Left heart catheterization revealing anomalous coronary arteries all arising from the right coronary cusp. Green arrow: right coronary artery. Blue arrow: left anterior descending artery. Gray arrow: circumflex artery

Fig. 2
figure2

Left heart catheterization revealing anomalous coronary arteries all arising from the right coronary cusp. Green arrow: right coronary artery. Blue arrow: left anterior descending artery. Gray arrow: circumflex artery

Fig. 3
figure3

Left heart catheterization revealing anomalous coronary arteries all arising from the right coronary cusp. Green arrow: right coronary artery. Blue arrow: left anterior descending artery. Gray arrow: circumflex artery. Yellow arrow: origin of all three coronary arteries

Fig. 4
figure4

Left heart catheterization revealing right coronary artery collaterals from the septal branches of the left anterior descending to the posterior descending artery (black arrows)

Fig. 5
figure5

Two views (a and b) from CCTA imaging revealing the left anterior descending artery originating posteriorly and coursing between the aorta and left atrium. CCTA coronary computed tomographic angiography

Table 1 Timeline of events during hospitalization

Discussion

Coronary artery anomalies are extremely rare. Less than 1% of the general population is estimated to have CAA, the majority of which involve different ostia of the LCX and when the LAD and LCX artery arise from the right coronary ostium [1]. This case represents all three major coronary arteries originating from a single ostium, the right coronary cusp with a non-malignant course. There are no guidelines addressing the optimal management approach for this anomaly. Although most CAA are asymptomatic and benign, certain anomalies have been related to sudden cardiac death as well as exercise-related death, typically in the young.
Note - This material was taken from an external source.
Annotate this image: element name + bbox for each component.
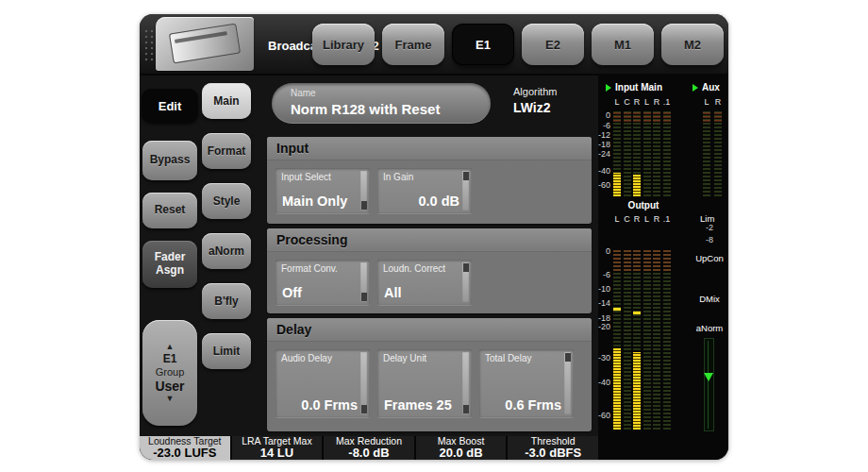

These unfortunate circumstances have been more pronounced with high-risk anomalies, most commonly involving the left main coronary artery originating from the right coronary cusp. Other high-risk anomalies include a coronary artery coursing between the aorta and pulmonary artery, acute-angle take off, and ostial abnormalities such as slit-like orifice and beak-shaped orifice [3]. It is critical to identify the course of the arteries as well as evaluate the geometry of the orifice. Diagnosis is commonly established incidentally during routine cardiac testing, but CCTA is considered ideal for geometric evaluation.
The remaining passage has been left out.